As shown above my http.Client has timeouts set just about wherever they can be defined in the standard interface. Even so, I'm seeing requests to my server get blocked for much longer than the configured 1 minute. Logs are showing requests take more than 5 minutes to cancel (my logTransport struct measures the time spent waiting for http.Transport.CancelRequest(req) to finish), but from what I've seen looking in the http package there's no reason for it to take that long.


Is there something I'm missing with respect to the way http requests are cancelled in the standard library (I.E. is the above behavior expected)? Any help here would be much appreciated.

Cheers,
John

Brad Fitzpatrick

unread,
Dec 11, 2015, 2:23:55 PM12/11/15
to John Potocny, golang-nuts
Show the code for your wrapper.

My guess is it doesn't have a CancelRequest method (the old style of cancelation) which the Client looks for when using Timeout.

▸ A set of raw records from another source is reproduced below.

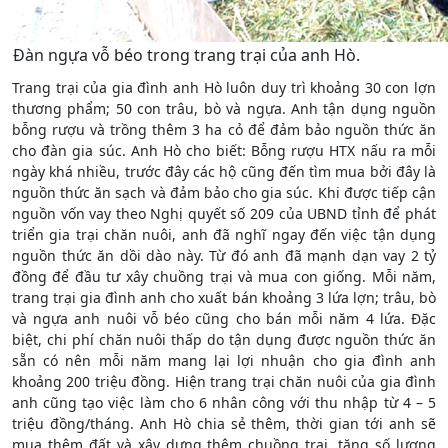
Đàn ngựa vỗ béo trong trang trại của anh Hò.
Trang trại của gia đình anh Hò luôn duy trì khoảng 30 con lợn
thương phẩm; 50 con trâu, bò và ngựa. Anh tận dụng nguồn
bỗng rượu và trồng thêm 3 ha cỏ để đảm bảo nguồn thức ăn
cho đàn gia súc. Anh Hò cho biết: Bỗng rượu HTX nấu ra mỗi
ngày khá nhiều, trước đây các hộ cũng đến tìm mua bởi đây là
nguồn thức ăn sạch và đảm bảo cho gia súc. Khi được tiếp cận
nguồn vốn vay theo Nghị quyết số 209 của UBND tỉnh để phát
triển gia trại chăn nuôi, anh đã nghĩ ngay đến việc tận dụng
nguồn thức ăn dồi dào này. Từ đó anh đã mạnh dạn vay 2 tỷ
đồng để đầu tư xây chuồng trại và mua con giống. Mỗi năm,
trang trại gia đình anh cho xuất bán khoảng 3 lứa lợn; trâu, bò
và ngựa anh nuôi vỗ béo cũng cho bán mỗi năm 4 lứa. Đặc
biệt, chi phí chăn nuôi thấp do tận dụng được nguồn thức ăn
sẵn có nên mỗi năm mang lại lợi nhuận cho gia đình anh
khoảng 200 triệu đồng. Hiện trang trại chăn nuôi của gia đình
anh cũng tạo việc làm cho 6 nhân công với thu nhập từ 4 – 5
triệu đồng/tháng. Anh Hò chia sẻ thêm, thời gian tới anh sẽ
mua thêm đất và xây dựng thêm chuồng trại, tăng số lượng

But I'd use the new-style of cancelation instead and set the Cancel channel on your http.Request, and then close that to cancel the request when you want to.


--
You received this message because you are subscribed to the Google Groups "golang-nuts" group.
To unsubscribe from this group and stop receiving emails from it, send an email to golang-nuts...@googlegroups.com.
For more options, visit https://groups.google.com/d/optout.

Tim K

unread,
Dec 11, 2015, 2:50:39 PM12/11/15
to golang-nuts, jo...@vividcortex.com
Not to sidetrack this thread, I didn't know about the Cancel channel. Any clever tricks to easily hook it up to a time.After without any glue code?
Would it have been better to declare the channel <-chan Time instead so it could be directly used with time.After for easy timeouts and also it could work on channel close for other cancel rules not based on it.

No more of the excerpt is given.